14. The stirrer of claim 12, further comprising:
a motor configured to drive the shaft, wherein the shaft defines a first axial end portion and a second axial end portion opposite the first axial end portion, wherein the motor is coupled to the shaft at or near the first axial end portion and the first, second, third, and fourth rotor blades are attached to the shaft at or near the second axial end portion disposed within the medium, and wherein the first, second, third, and fourth rotor blades extend out from the shaft.

15. The stirrer of claim 14, further comprising:
a feed tube extending within the shaft from the first axial end portion to the second axial end portion, wherein the shaft and feed tube are configured to be non-co-rotating.

16. The stirrer of claim 15, wherein the feed tube terminates in the second axial end portion of the shaft at the first additive outlet opening.

17. The stirrer of claim 12, wherein the first and second rotor blades are attached to the shaft at a first angle in a first direction with respect to the shaft, and wherein the third and fourth rotor blades are attached to the shaft at a second angle in a second direction with respect to the shaft, the second direction being generally opposite the first direction.

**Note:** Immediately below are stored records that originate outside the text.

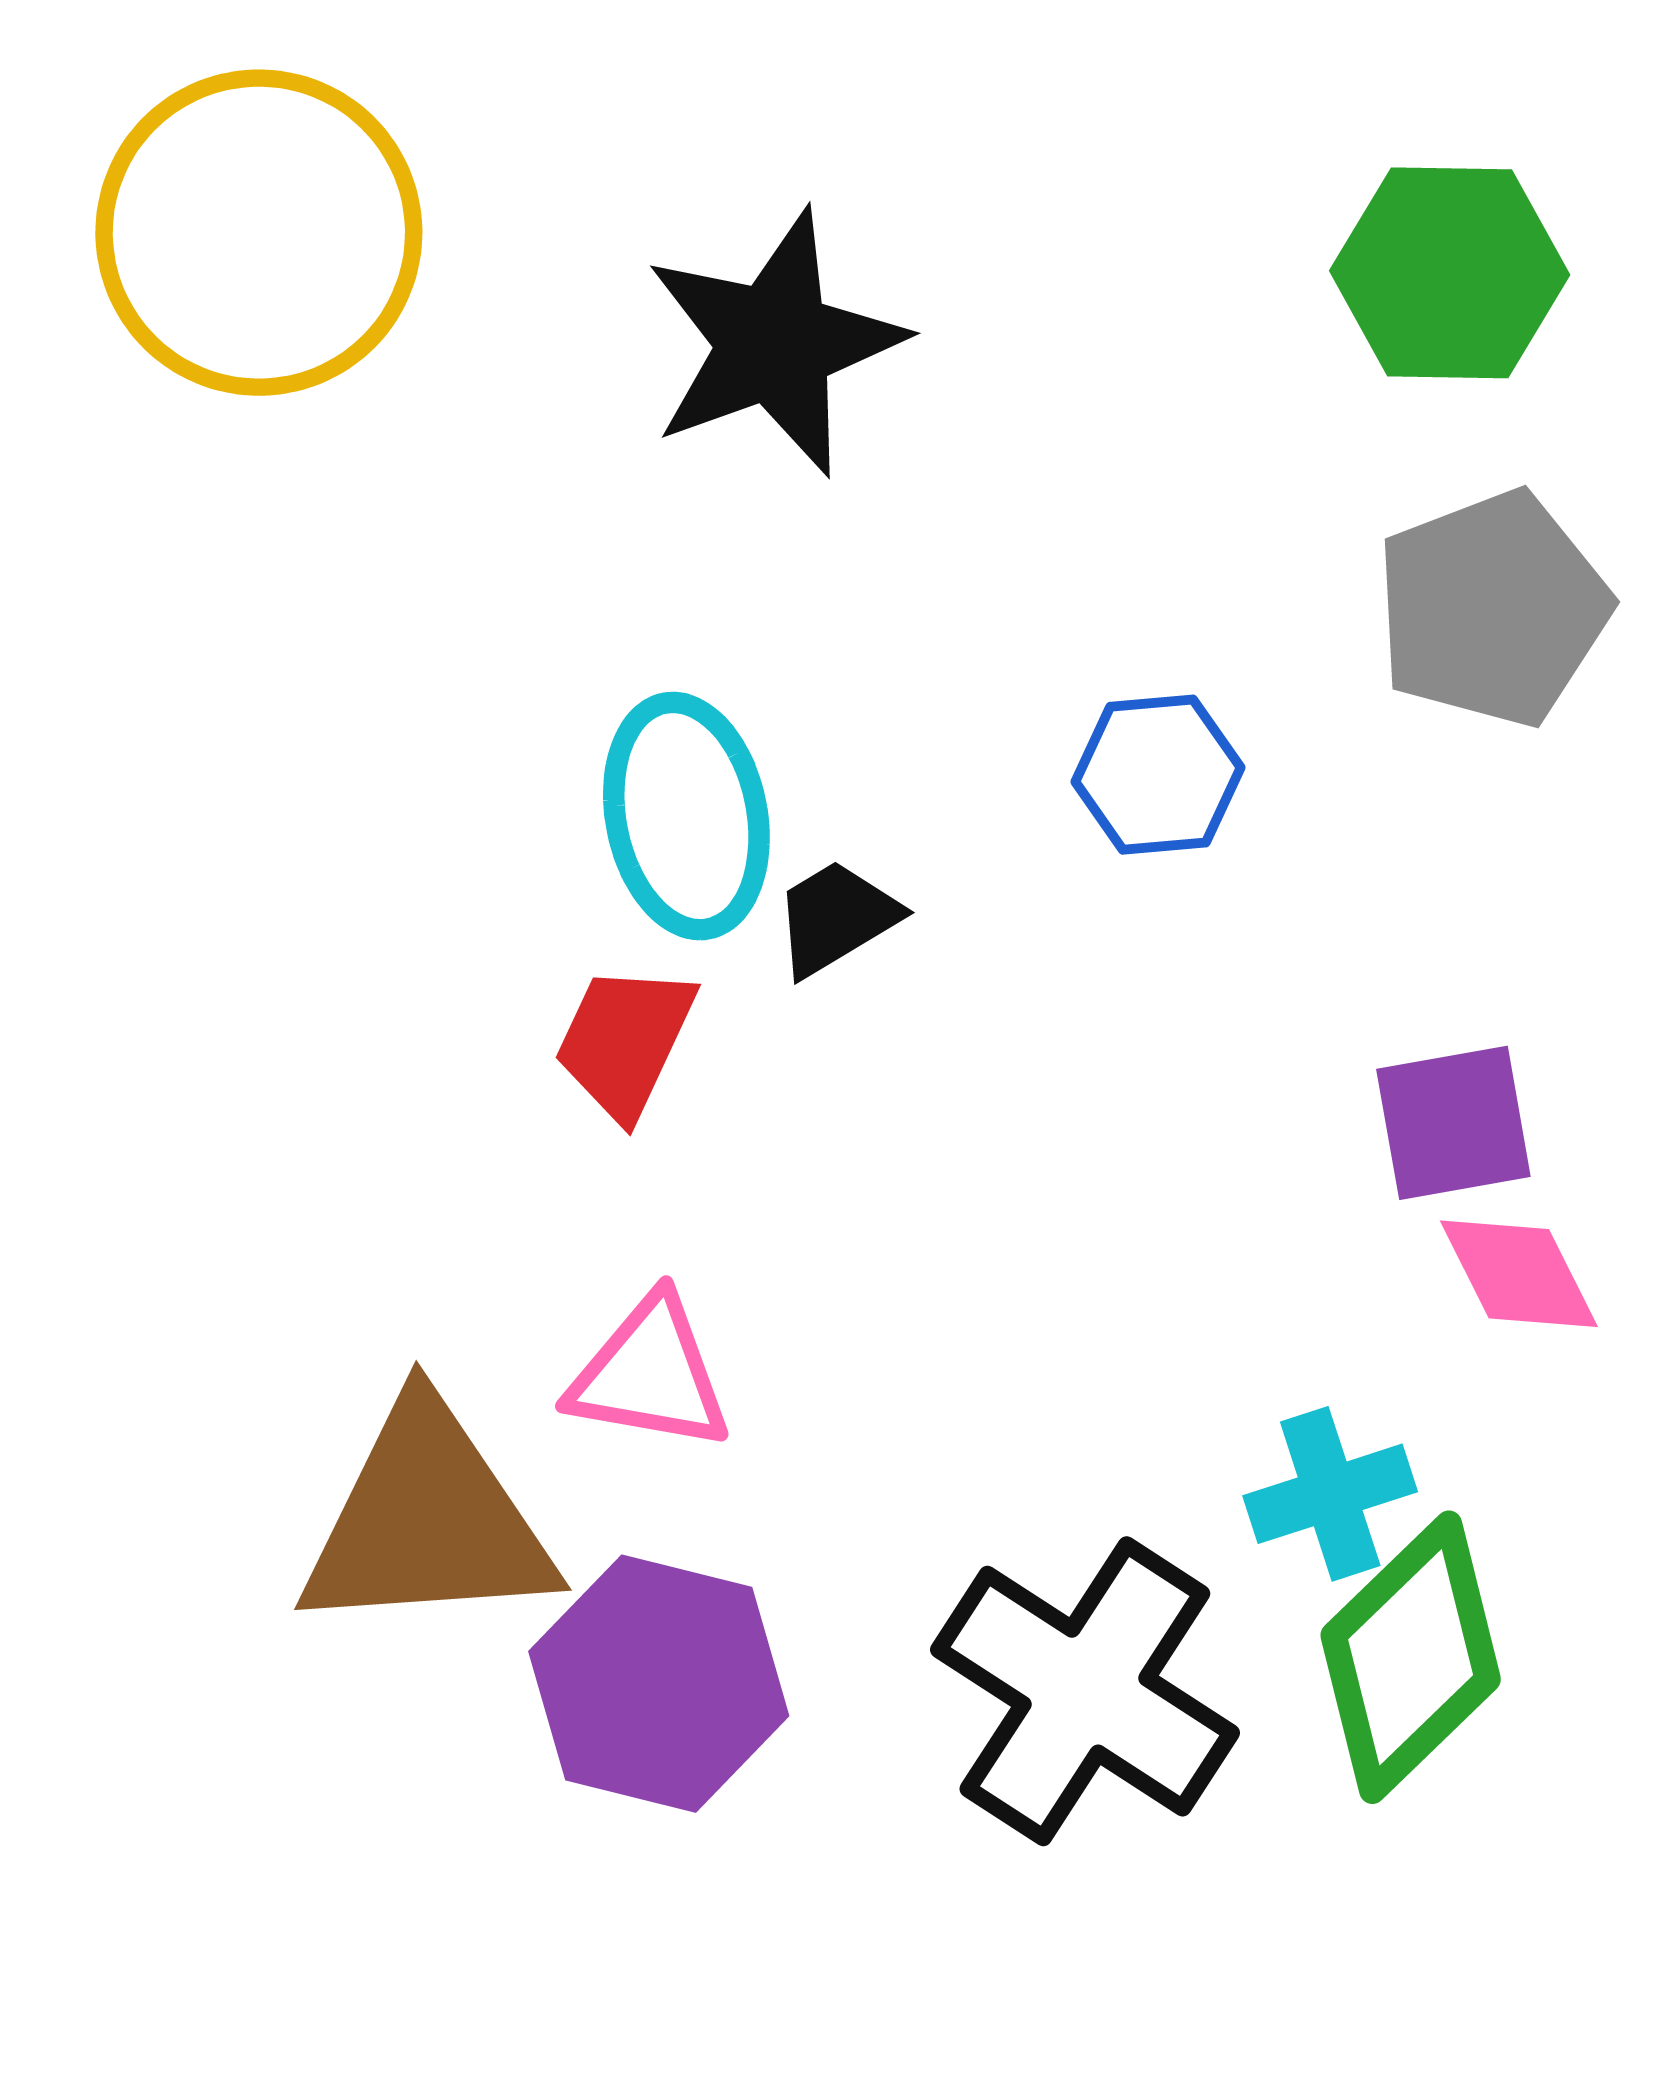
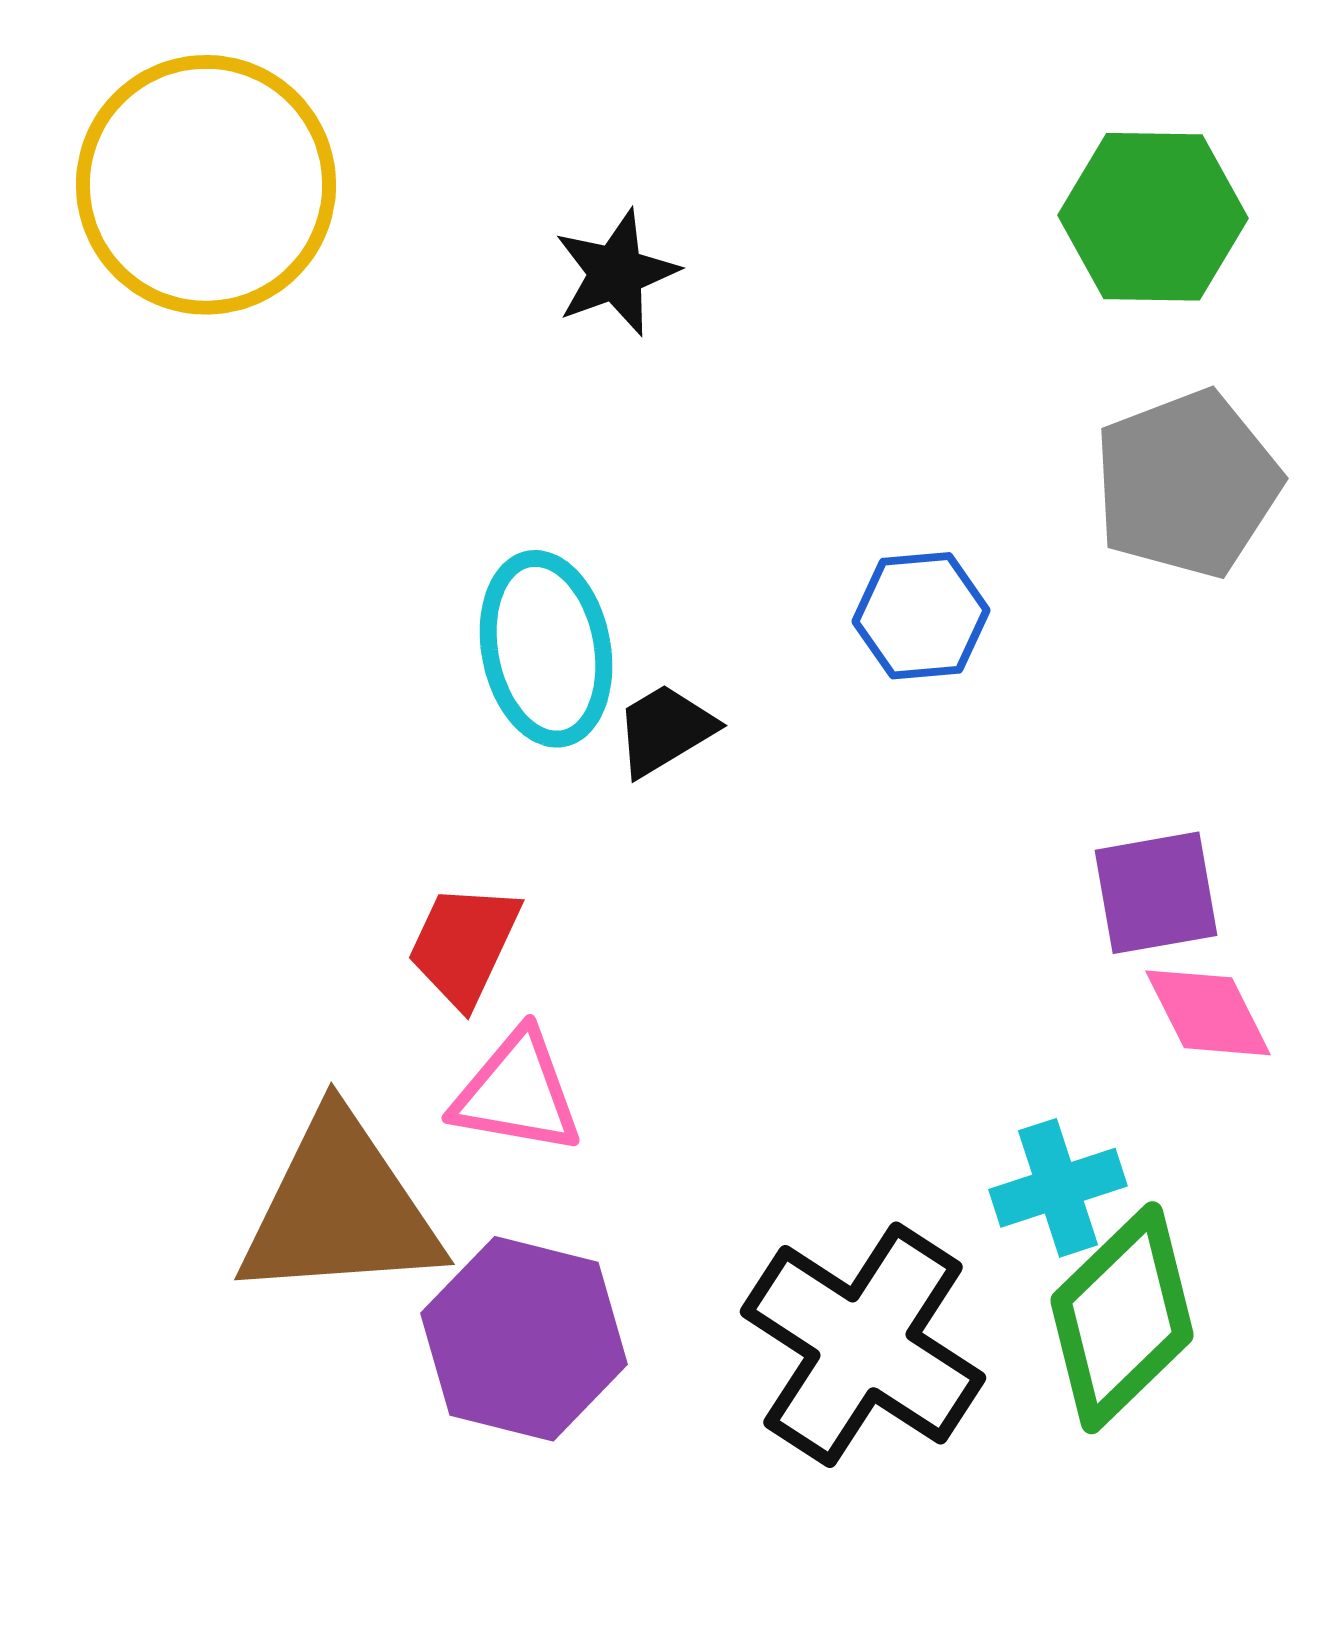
black star: (774, 343) -> (616, 273), size x0.6
red trapezoid: (625, 1041) -> (464, 945), moved

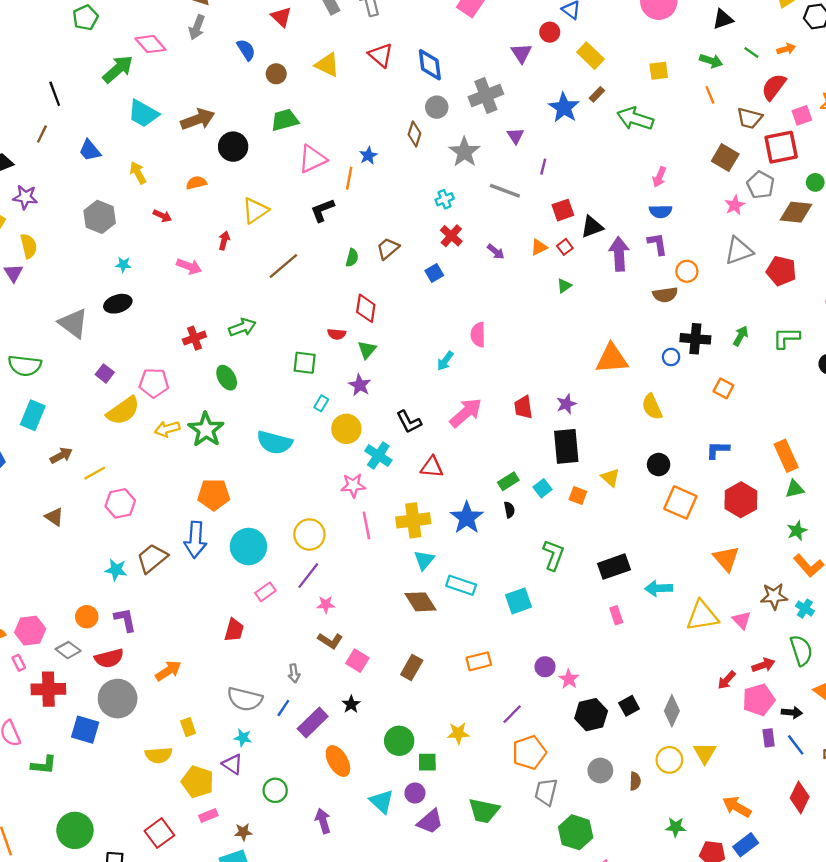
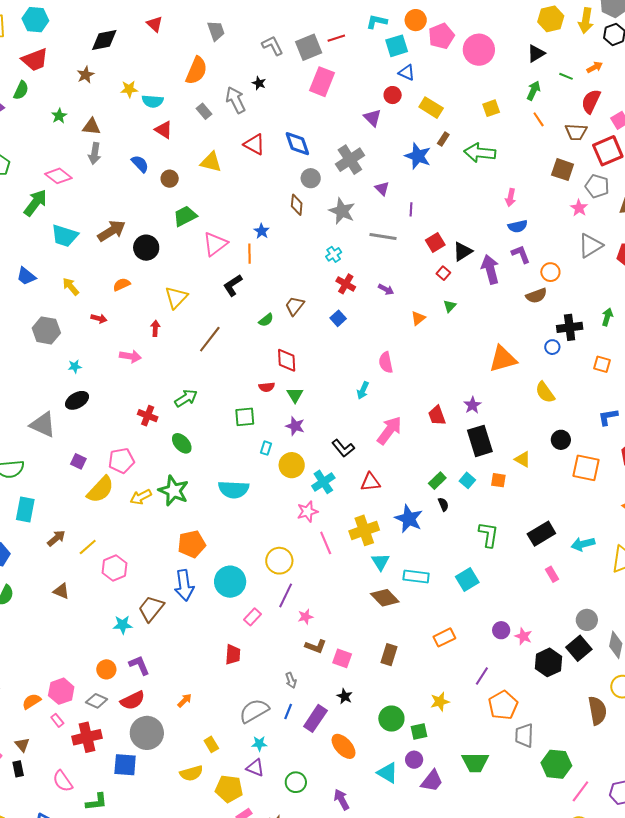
green arrow: (711, 61) -> (533, 91), turned -72
orange triangle: (539, 247) -> (418, 318), moved
green semicircle: (352, 258) -> (266, 320), turned 49
red cross: (194, 338) -> (148, 416), turned -36
cyan cross: (378, 456) -> (323, 482), turned 35
orange arrow: (168, 671) -> (185, 700), size x0.7
gray semicircle: (245, 699) -> (254, 711), turned 148
black square: (629, 706) -> (579, 648), size x1.4
gray circle: (600, 770) -> (587, 620), moved
brown semicircle: (635, 781) -> (597, 711), size x1.8

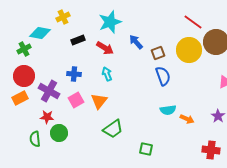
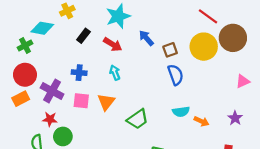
black rectangle: (78, 40) -> (83, 36), turned -32
pink square: (76, 100) -> (81, 101), turned 35
green trapezoid: (113, 129) -> (138, 119), moved

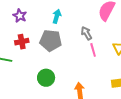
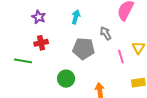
gray pentagon: (51, 41) -> (83, 49), moved
pink line: (93, 50) -> (121, 57), moved

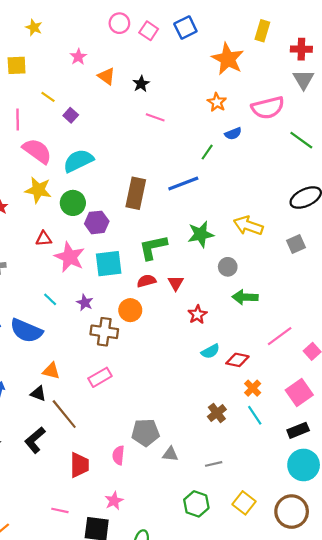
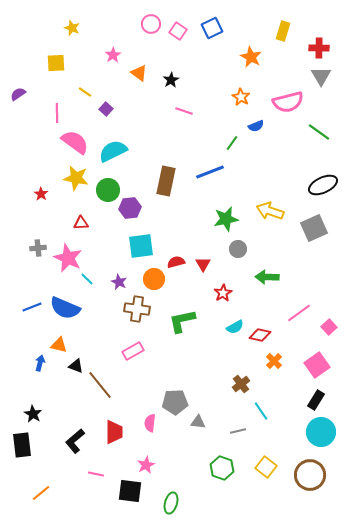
orange star: (228, 59) -> (251, 57), size x0.7
gray square: (296, 244) -> (314, 228), size x1.5
green L-shape: (153, 247) -> (182, 321), moved
pink star: (70, 257) -> (68, 258), moved
gray circle: (228, 267) -> (238, 249), moved
orange circle: (130, 310) -> (154, 279), moved
orange triangle: (51, 371) -> (59, 345), moved
cyan line: (255, 415) -> (261, 411), moved
black rectangle: (298, 430) -> (316, 400), turned -36
black L-shape: (35, 440) -> (75, 441), moved

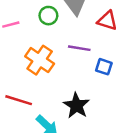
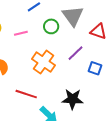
purple line: (79, 48) -> (75, 53), turned -54
black star: (76, 105) -> (72, 99), turned -30

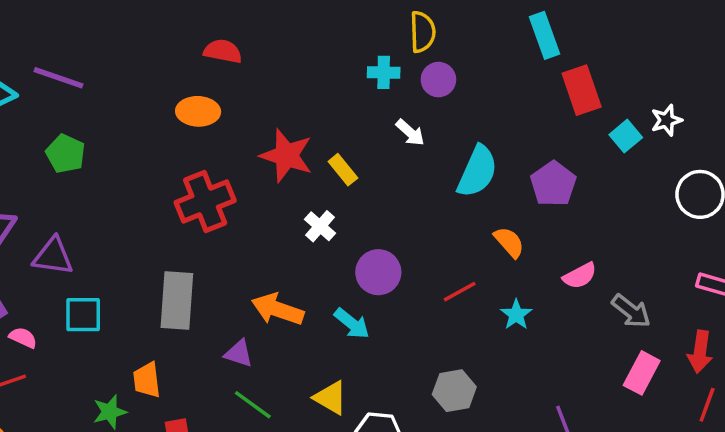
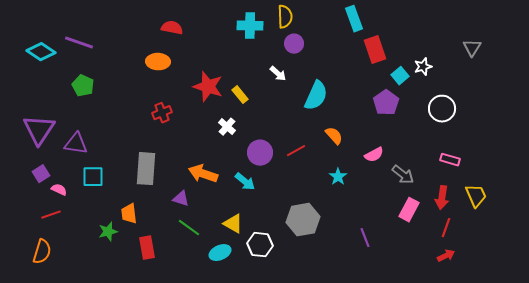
cyan cross: (384, 72) -> (250, 26), moved, size x1.4
purple pentagon: (553, 184) -> (386, 103), moved
red cross: (205, 201) -> (162, 113), size x0.6
red line: (460, 292) -> (296, 151), moved
gray hexagon: (454, 391) -> (303, 220), size x1.4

18. The stirrer of claim 12, wherein the first additive outlet opening is an elongate cutout extending in a direction of a longitudinal axis of the shaft.

19. A stirrer comprising:
a shaft disposed at least partially within a medium;
a first rotor having a first rotor blade and a second rotor blade each attached to the shaft, wherein the first and second rotor blades are spaced apart from one another about a circumference of the shaft so as to define a gap between the first and second rotor blades, and wherein the first rotor is configured when driven to draw the medium from above the first rotor through the gap between the first and second rotor blades;
a second rotor spaced axially along the shaft from the first rotor so as to define an intermediate space between the first and second rotors, the second rotor having a third rotor blade and a fourth rotor blade each attached to the shaft, wherein the third and fourth rotor blade each attached to the shaft, wherein the third and fourth rotor blades are spaced apart from one another about a circumference of the shaft so as to define a gap between the third and fourth rotor blades, and wherein the second rotor is configured when driven to draw the medium from below the second rotor through the gap between the third and fourth blades, and wherein the first and second rotors are configured when driven to push the medium radially outward from the intermediate space; and a first outlet located at the intermediate space between the first and second rotors to deliver an additive between the first and second rotors.

20. The stirrer of claim 19, wherein the first outlet is defined by the shaft at the intermediate space between the first and second rotors, and wherein the first and second rotors are configured when driven to draw the additive from the first outlet.

21. The stirrer of claim 20, wherein the first and second rotors are configured when driven to push the medium and the additive radially outward from the intermediate space.

22. The stirrer of claim 20, wherein the first outlet is an elongate cutout extending in a direction of a longitudinal axis of the shaft.

23. The stirrer of claim 19, further comprising a second outlet located at the intermediate space between the first and second rotors, wherein the second outlet is spaced from the first outlet.

24. The stirrer of claim 19, further comprising a feed tube extending within the shaft and terminating at a location of the first outlet, wherein the feed tube and the shaft are configured to be non-co-rotating.